In 1944, a British soldier stationed in Australia during World War II was walking down a beach when he came across some old coins and kept them as souvenirs.
More than half a century later, after he died, someone tried to figure out what kind of coins these were and got a big surprise. Some of the coins were Dutch East India Company coins minted in the late 1600s, but four of them were the ones minted in Kilwa, six and a half centuries earlier. No attested group of Portuguese explorers arrived in Australia for another hundred years after the coins were minted.
How did the Kilwa coins end up in Australia in the company of Dutch East India Company coins from the late 1600s?

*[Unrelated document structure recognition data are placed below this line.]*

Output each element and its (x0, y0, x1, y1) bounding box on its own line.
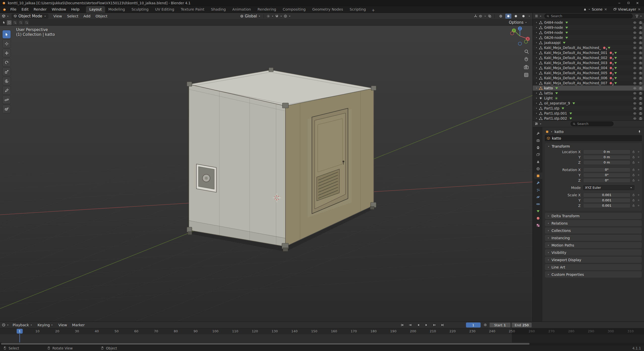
start-frame-field[interactable]: Start 1 (489, 322, 511, 328)
menu-file[interactable]: File (8, 6, 19, 13)
lock-icon[interactable] (632, 179, 635, 182)
properties-tab-modifiers[interactable] (534, 180, 542, 186)
properties-search-input[interactable]: Search (571, 121, 613, 126)
remove-view-layer-button[interactable] (637, 8, 641, 11)
camera-icon[interactable] (639, 86, 642, 90)
disclosure-icon[interactable] (535, 46, 538, 49)
transform-panel-header[interactable]: Transform (546, 143, 640, 149)
panel-line-art[interactable]: Line Art (545, 264, 642, 270)
disclosure-icon[interactable] (535, 112, 538, 115)
play-reverse-button[interactable] (415, 322, 422, 328)
panel-motion-paths[interactable]: Motion Paths (545, 242, 642, 248)
lock-icon[interactable] (632, 173, 635, 177)
disclosure-icon[interactable] (535, 102, 538, 105)
anim-dot-icon[interactable] (637, 161, 640, 164)
pin-icon[interactable] (638, 130, 641, 133)
lock-icon[interactable] (632, 168, 635, 171)
outliner-item-oil-separator-9[interactable]: oil_separator_9 (533, 101, 644, 106)
properties-tab-render[interactable] (534, 137, 542, 144)
number-field[interactable]: 0 m (583, 160, 630, 165)
number-field[interactable]: 0° (583, 178, 630, 183)
unlink-scene-button[interactable] (604, 8, 607, 11)
eye-icon[interactable] (633, 71, 637, 75)
eye-icon[interactable] (633, 51, 637, 55)
lock-icon[interactable] (632, 199, 635, 202)
tool-add-cube-button[interactable] (3, 105, 11, 113)
disclosure-icon[interactable] (535, 26, 538, 29)
camera-icon[interactable] (639, 21, 642, 24)
disclosure-icon[interactable] (535, 76, 538, 79)
camera-icon[interactable] (639, 106, 642, 110)
maximize-button[interactable] (624, 0, 633, 6)
anim-dot-icon[interactable] (637, 179, 640, 182)
eye-icon[interactable] (633, 117, 637, 120)
workspace-tab-rendering[interactable]: Rendering (254, 6, 279, 13)
eye-icon[interactable] (633, 61, 637, 65)
disclosure-icon[interactable] (535, 41, 538, 44)
properties-tab-physics[interactable] (534, 194, 542, 200)
end-frame-field[interactable]: End 250 (512, 322, 532, 328)
mode-dropdown[interactable]: Object Mode (12, 14, 48, 19)
tool-scale-button[interactable] (3, 68, 11, 76)
jump-to-start-button[interactable] (398, 322, 406, 328)
panel-relations[interactable]: Relations (545, 220, 642, 226)
camera-icon[interactable] (639, 51, 642, 55)
rotation-mode-dropdown[interactable]: XYZ Euler (583, 185, 634, 190)
play-button[interactable] (423, 322, 430, 328)
properties-tab-world[interactable] (534, 166, 542, 172)
properties-tab-output[interactable] (534, 144, 542, 151)
camera-icon[interactable] (639, 46, 642, 50)
workspace-tab-shading[interactable]: Shading (208, 6, 229, 13)
tool-annotate-button[interactable] (3, 86, 11, 94)
chevron-down-icon[interactable] (258, 15, 261, 17)
camera-icon[interactable] (639, 41, 642, 45)
workspace-tab-animation[interactable]: Animation (229, 6, 254, 13)
outliner-scrollbar[interactable] (642, 23, 644, 86)
anim-dot-icon[interactable] (637, 168, 640, 171)
outliner-item-light[interactable]: Light (533, 96, 644, 101)
outliner-item-g494-node[interactable]: G494-node (533, 30, 644, 35)
workspace-tab-scripting[interactable]: Scripting (346, 6, 369, 13)
camera-icon[interactable] (639, 66, 642, 70)
tool-select-box-button[interactable] (3, 30, 11, 38)
close-button[interactable] (633, 0, 642, 6)
panel-delta-transform[interactable]: Delta Transform (545, 213, 642, 219)
disclosure-icon[interactable] (535, 66, 538, 69)
outliner-item-kaki-meja-default-as-machined-001[interactable]: Kaki_Meja_Default_As_Machined_0012 (533, 50, 644, 55)
panel-custom-properties[interactable]: Custom Properties (545, 271, 642, 278)
lock-icon[interactable] (632, 155, 635, 159)
eye-icon[interactable] (633, 26, 637, 30)
tool-measure-button[interactable] (3, 96, 11, 104)
camera-icon[interactable] (639, 117, 642, 120)
outliner-item-part1-stp-002[interactable]: Part1.stp.002 (533, 116, 644, 120)
current-frame-field[interactable]: 1 (466, 322, 481, 328)
number-field[interactable]: 0.001 (583, 198, 630, 203)
properties-tab-texture[interactable] (534, 222, 542, 228)
chevron-down-icon[interactable] (588, 8, 591, 11)
camera-icon[interactable] (639, 101, 642, 105)
outliner-item-kaki-meja-default-as-machined-002[interactable]: Kaki_Meja_Default_As_Machined_0022 (533, 55, 644, 60)
camera-icon[interactable] (639, 71, 642, 75)
orientation-label[interactable]: Global (245, 14, 257, 18)
number-field[interactable]: 0.001 (583, 193, 630, 197)
workspace-tab-modeling[interactable]: Modeling (105, 6, 128, 13)
eye-icon[interactable] (633, 91, 637, 95)
properties-tab-view-layer[interactable] (534, 151, 542, 158)
scene-name[interactable]: Scene (592, 7, 603, 11)
eye-icon[interactable] (633, 81, 637, 85)
number-field[interactable]: 0 m (583, 150, 630, 154)
shading-solid-button[interactable] (505, 14, 511, 19)
menu-edit[interactable]: Edit (19, 6, 31, 13)
shading-rendered-button[interactable] (520, 14, 526, 19)
outliner-search-input[interactable]: Search (544, 14, 633, 18)
outliner-item-kaki-meja-default-as-machined-004[interactable]: Kaki_Meja_Default_As_Machined_0042 (533, 65, 644, 70)
camera-icon[interactable] (639, 61, 642, 65)
timeline-menu-view[interactable]: View (56, 322, 69, 328)
disclosure-icon[interactable] (535, 87, 538, 90)
disclosure-icon[interactable] (535, 97, 538, 100)
properties-tab-scene[interactable] (534, 158, 542, 165)
disclosure-icon[interactable] (535, 51, 538, 54)
previous-keyframe-button[interactable] (406, 322, 414, 328)
properties-tab-tool[interactable] (534, 130, 542, 137)
blender-menu-button[interactable] (3, 8, 6, 11)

More particularly, is this find evidence simply of trade for Portuguese soldiers to Dutch East India Company traders to someone who arrived on Australia's shore and was careless? Or, is this evidence of previously unattested early maritime trade with Australia?
Source: "Archaeology Detective: How did this African coin wind up in Australia?", The Denver Post, Section CC, Page 1 (July 2, 2013). CNN covered the same story on June 27, 2013..
2 comments:
Essentially you explain it very well: the Portuguese looted the Zendji (the Swahili civilization, whose main city was Kilwa) and the Dutch later looted the Portuguese in the Malay Archipelago. Somehow the Dutch hoard ended in that Australian beach (weren't the Dutch the first Westerners to "discover" Australia?), be it shipwreck, piracy or whatever other odd story.
Maju sums up the generally accepted explanation. The coins don't 'prove' any East African voyaging to Australia. The beach is actually on an island, not the mainland, so a lost piracy hoard is possibly the correct explanation.